Indeed, high barriers separated the various modes of nature-knowledge from the Greeks onward (p. 18). So different were the intellectual and social worlds of practitioners of mathematical science, of natural philosophy, and of more empiricist approaches that interaction between them was virtually ruled out, even in the rare case where one man was engaged in two modes at a time, as with Ibn Sina or Castro or Descartes. Consequently, the surveys just completed of achievement and limitation between c. 1640 and c. 1700 in all three modes of nature-knowledge in their newly transformed states reveal pronounced differences among them. Even so, connections have also here and there come to light. Some of these betoken nothing but sheer adaptation by natural philosophers of discoveries made in either realistmathematical or fact-finding experimental science, or ‘opportunist’ or ‘eclectic’ uses made of some tenet in natural philosophy. But more genuinely innovative linkages were also at times forged between one mode and another. Here is a list, compiled from chapters 10, 11, and 13 and placed in chronological order.

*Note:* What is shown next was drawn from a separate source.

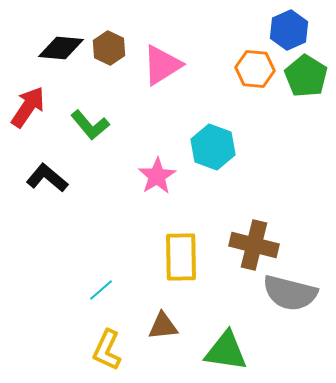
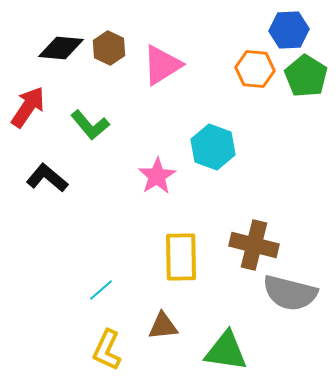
blue hexagon: rotated 21 degrees clockwise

In the 1630s and 1640s scholars raised in the tradition of mixed mathematics like Mersenne and Riccioli felt inspired by Galileo’s work to conduct ranges of fact-finding experiments directed at measurement in close connection with his laws of falling bodies (pp. 343; 409).

From the late 1640s onward Kircher began to weave a Jesuit synthesis of nature-knowledge from numerous disparate strands (p. 495).

By the 1650s heliocentric common ground between realist-mathematical science and the natural philosophy of kinetic corpuscularianism led to the promotion of heliocentrism in academic circles (p. 396).

In the mid- to late 1650s men like Charleton and Power hoped to make corpuscles distinctly visible. This furthered an outburst of microscopical research in the early 1660s, in the course of which Grew, van Leeuwenhoek, and others adorned carefully observed microscopic phenomena with an arbitrary layer of corpuscles (pp. 385; 454; 503).

In the early 1660s Galileo’s assertion of equal descent in free fall was confirmed empirically in the receiver of Boyle’s air pump (p. 461).

In the early 1660s the telescope was turned from a tool of mathematical science into a tool of fact-finding measurement. As one consequence, the ‘grand schema’ of the measure of the universe underwent drastic revision (p. 451).

From its start in the mid-1660s onward, the Académie joined the repetition and empirical correction of mathematical work pioneered by Galileo and his Italian disciples to its efforts at fact-finding experimental research (ch. 10). It also undertook a somewhat covert testing of Cartesian conceptions (p. 497).

In 1670 Borelli invoked geometrical form and the mathematics of fluid equilibrium as ‘external’ checks upon kinetic corpuscularianism (p. 393).

In 1676 Rømer discovered a way to decide empirically what so far had been a natural-philosophical controversy over whether the velocity of light is finite or infinite (p. 453).

In the 1680s a prolonged controversy on the Reno between two mathematical scientists and their Jesuit, ‘mixed-mathematics’ opponents was alleviated by some cautious rapprochement (p. 312).

In the early 1690s Huygens’ electrical experiments were stimulated by a Cartesian conception of whirlpools (p. 464).